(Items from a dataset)
────────
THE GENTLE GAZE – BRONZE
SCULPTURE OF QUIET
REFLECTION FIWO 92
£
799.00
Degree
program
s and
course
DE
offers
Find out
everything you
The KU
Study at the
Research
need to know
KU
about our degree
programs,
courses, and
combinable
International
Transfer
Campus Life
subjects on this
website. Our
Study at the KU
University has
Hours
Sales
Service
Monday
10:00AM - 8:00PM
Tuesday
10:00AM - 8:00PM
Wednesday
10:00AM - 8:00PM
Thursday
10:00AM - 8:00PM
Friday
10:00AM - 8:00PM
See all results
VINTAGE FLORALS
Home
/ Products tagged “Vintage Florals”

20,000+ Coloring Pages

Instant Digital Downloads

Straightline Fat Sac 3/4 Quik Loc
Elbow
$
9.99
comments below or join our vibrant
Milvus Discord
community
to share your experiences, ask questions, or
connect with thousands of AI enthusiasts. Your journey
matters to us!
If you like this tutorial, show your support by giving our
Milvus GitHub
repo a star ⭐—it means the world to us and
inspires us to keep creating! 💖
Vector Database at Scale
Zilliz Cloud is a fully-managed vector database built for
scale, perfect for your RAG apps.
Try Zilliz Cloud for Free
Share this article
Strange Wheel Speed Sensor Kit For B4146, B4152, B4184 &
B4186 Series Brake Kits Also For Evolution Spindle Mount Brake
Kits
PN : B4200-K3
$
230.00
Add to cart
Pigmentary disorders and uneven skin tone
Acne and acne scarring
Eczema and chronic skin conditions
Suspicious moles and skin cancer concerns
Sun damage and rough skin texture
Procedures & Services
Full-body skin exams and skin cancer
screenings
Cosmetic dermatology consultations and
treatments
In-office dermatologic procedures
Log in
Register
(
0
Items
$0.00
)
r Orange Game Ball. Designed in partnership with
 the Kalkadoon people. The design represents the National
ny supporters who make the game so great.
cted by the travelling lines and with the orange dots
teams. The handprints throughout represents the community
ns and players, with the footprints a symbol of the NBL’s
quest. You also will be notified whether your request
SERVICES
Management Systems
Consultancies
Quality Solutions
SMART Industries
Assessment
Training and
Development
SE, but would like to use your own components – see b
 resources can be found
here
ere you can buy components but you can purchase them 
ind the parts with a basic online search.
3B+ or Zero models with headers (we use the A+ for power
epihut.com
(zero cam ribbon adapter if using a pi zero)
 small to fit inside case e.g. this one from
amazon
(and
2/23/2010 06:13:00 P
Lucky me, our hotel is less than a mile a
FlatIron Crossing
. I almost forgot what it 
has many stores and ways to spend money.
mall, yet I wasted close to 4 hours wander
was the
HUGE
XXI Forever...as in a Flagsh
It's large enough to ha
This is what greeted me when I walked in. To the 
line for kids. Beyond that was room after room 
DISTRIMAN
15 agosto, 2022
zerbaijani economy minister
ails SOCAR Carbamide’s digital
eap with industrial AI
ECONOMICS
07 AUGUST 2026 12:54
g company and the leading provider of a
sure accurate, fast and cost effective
────────
EXERCISE OBJECTIVE => Above are some records; copy exactly the lines from the one with "SCULPTURE OF QUIET" through the one with "Eczema and chronic skin conditions", both included, and no others.

THE ANSWER =>
SCULPTURE OF QUIET
REFLECTION FIWO 92
£
799.00
Degree
program
s and
course
DE
offers
Find out
everything you
The KU
Study at the
Research
need to know
KU
about our degree
programs,
courses, and
combinable
International
Transfer
Campus Life
subjects on this
website. Our
Study at the KU
University has
Hours
Sales
Service
Monday
10:00AM - 8:00PM
Tuesday
10:00AM - 8:00PM
Wednesday
10:00AM - 8:00PM
Thursday
10:00AM - 8:00PM
Friday
10:00AM - 8:00PM
See all results
VINTAGE FLORALS
Home
/ Products tagged “Vintage Florals”

20,000+ Coloring Pages

Instant Digital Downloads

Straightline Fat Sac 3/4 Quik Loc
Elbow
$
9.99
comments below or join our vibrant
Milvus Discord
community
to share your experiences, ask questions, or
connect with thousands of AI enthusiasts. Your journey
matters to us!
If you like this tutorial, show your support by giving our
Milvus GitHub
repo a star ⭐—it means the world to us and
inspires us to keep creating! 💖
Vector Database at Scale
Zilliz Cloud is a fully-managed vector database built for
scale, perfect for your RAG apps.
Try Zilliz Cloud for Free
Share this article
Strange Wheel Speed Sensor Kit For B4146, B4152, B4184 &
B4186 Series Brake Kits Also For Evolution Spindle Mount Brake
Kits
PN : B4200-K3
$
230.00
Add to cart
Pigmentary disorders and uneven skin tone
Acne and acne scarring
Eczema and chronic skin conditions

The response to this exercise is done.